Article
Author(s):
Research presented during a health outcomes session at the recently concluded annual meeting of the American Society of Hematology evaluated the influence of patients’ insurance status on clinical outcomes of CML.
Tyrosine kinase inhibitors (TKIs) have significantly improved outcomes in patients diagnosed with chronic myelogenous leukemia (CML). Despite progress in drug development, however, medication cost and adherence remain barriers to therapeutic effectiveness. Research presented during a health outcomes session at the recently concluded annual meeting of the American Society of Hematology evaluated the influence of patients’ insurance status on clinical outcomes of CML.
“Approved TKIs in the United States cost between $92,000 and $138,000 annually,” said Ashley M. Perry, from the Massachusetts General Hospital, who presented her group’s data. “Cost may be responsible for poor compliance and treatment decisions,” said Perry.

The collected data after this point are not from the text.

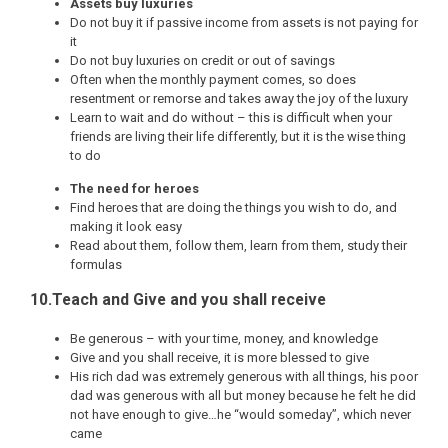
Assets buy luxuries
Do not buy it if passive income from assets is not paying for
it
Do not buy luxuries on credit or out of savings
Often when the monthly payment comes, so does
resentment or remorse and takes away the joy of the luxury
Learn to wait and do without – this is difficult when your
friends are living their life differently, but it is the wise thing
to do
The need for heroes
Find heroes that are doing the things you wish to do, and
making it look easy
Read about them, follow them, learn from them, study their
formulas
10.Teach and Give and you shall receive
Be generous – with your time, money, and knowledge
Give and you shall receive, it is more blessed to give
His rich dad was extremely generous with all things, his poor
dad was generous with all but money because he felt he did
not have enough to give…he “would someday”, which never
came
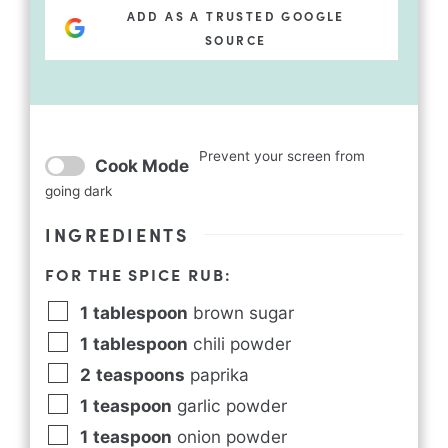
ADD AS A TRUSTED GOOGLE
SOURCE
Prevent your screen from
Cook Mode
going dark
INGREDIENTS
FOR THE SPICE RUB:
1
tablespoon
brown sugar
1
tablespoon
chili powder
2
teaspoons
paprika
1
teaspoon
garlic powder
1
teaspoon
onion powder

Perry showed data from a paper published in the Journal of Clinical Oncology last year, which found a direct correlation between being uninsured or covered by Medicaid and presenting with advanced disease, less likely to receive cancer-directed surgery or radiation therapy, and worse survival. “The JCO study identified a greater risk of death with Medicaid coverage or lack of insurance,” Perry said.
For their study, Perry’s group used the Surveillance, Epidemiology, and End Results Program (SEER) database to identify patients over 15 years of age, diagnosed with CML between 2007 and 2012. While patients with documented insurance status at diagnosis were included in the study, the only exclusion criteria was unknown insurance status at diagnosis. A total of 3636 patients were included in the study in the 18 to 64 age group, and 2148 in the over 65 group. The primary outcome was overall survival according to insurance status.
In the 15 to 64 age group, uninsured and Medicaid patients were mostly younger, more often non-white and Hispanic, and were usually unmarried. “Insured people in the 18 to 64 group, on the other hand, were from counties where unemployment rate was lower, fewer people in those counties lived below the poverty line, and fewer had achieved less than a high school education,” Perry said.
In the older age group of 65 years and over, Medicaid patients were more often female, non-white race and Hispanic ethnicity, and were usually unmarried. “In the Medicaid population, those insured were mainly from counties with higher education and fewer living below poverty. We did not find any association with unemployment,” she said.
The data showed that among patients 15 to 64 years old, being uninsured or having Medicaid was associated with worse survival compared with insured patients. For patients over age 65 years, however, there was no difference in 5-year overall survival between patients with Medicaid and those with other insurance.
Mortality was higher among the uninsured patients in the 15 to 64 age group, compared to insured patients, Perry said (Hazard ratio [HR] 2.156, P <.0001) or those on Medicaid (HR, 1.972, P <.0001). Survival was worse with increased age (HR, 1.046 per year, P <.0001), male sex (HR, 1.282, P = .0279) and, being single (HR, 1.883, P <.0001). For patients over age 65 at diagnosis, age was the only factor associated with increased mortality (HR, 1.078 per year, P <.0001).
Perry concluded that CML patients under age 65 without insurance or with Medicaid had significantly worse survival compared to patients with insurance. Marital status and race/ethnicity also impacted survival. Despite highly effective treatments, patients with CML may not have access to or receive appropriate care, which may in part be related to insurance coverage, she concluded.
Pointing to the limitations of retrospective analysis and the SEER database itself, Perry indicated that the database does not include information on patient comorbidities, which could be a drawback of using the database.